Reputation: 107
I am getting xml data from api.careerbuilder.com Particularly, the string contains some html entities I am willing to remove, to no effect!
I have tried doing this:
import re
re.sub('\<.*?\>', '', job_title_text)
and this
from html.parser import HTMLParser
class MLStripper(HTMLParser):
def __init__(self):
self.reset()
self.fed = []
def handle_data(self, d):
self.fed.append(d)
def get_data(self):
return ''.join(self.fed)
def strip_tags(html):
s = MLStripper()
s.feed(html)
return s.get_data()
strip_tags(job_title_text)
and finally this
import lxml.html
(lxml.html.fromstring(job_title_text)).text_content()

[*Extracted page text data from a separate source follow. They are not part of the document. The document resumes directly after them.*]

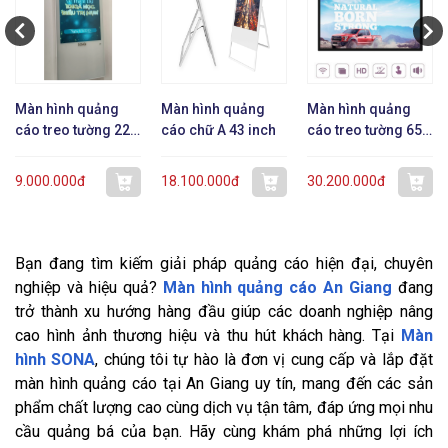
Màn hình quảng
Màn hình quảng
Màn hình quảng
cáo treo tường 22
cáo chữ A 43 inch
cáo treo tường 65
inch dạng mỏng
inch
9.000.000đ
18.100.000đ
30.200.000đ
Bạn đang tìm kiếm giải pháp quảng cáo hiện đại, chuyên
nghiệp và hiệu quả?
Màn hình quảng cáo An Giang
đang
trở thành xu hướng hàng đầu giúp các doanh nghiệp nâng
cao hình ảnh thương hiệu và thu hút khách hàng. Tại
Màn
hình SONA
, chúng tôi tự hào là đơn vị cung cấp và lắp đặt
màn hình quảng cáo tại An Giang uy tín, mang đến các sản
phẩm chất lượng cao cùng dịch vụ tận tâm, đáp ứng mọi nhu
cầu quảng bá của bạn. Hãy cùng khám phá những lợi ích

But all of these were failures. The second approach deleted html entities like "&" but the text inside the tags was left, that is "pbrspan", for example. Third one completely ruined everything, no data was shown at all, instead
< bound method HtmlElement.text_content of < Element html at 0x33717d8> >
Finally, I suspect, that the regex I have written is entirely wrong. Any ideas, how this can be handled?
Upvotes: 1
Views: 3432
Reputation: 6792
Consider to use BeautifulSoup to remove tags, pretty well documented, http://www.crummy.com/software/BeautifulSoup/bs3/documentation.html#Removing%20elements
Upvotes: 0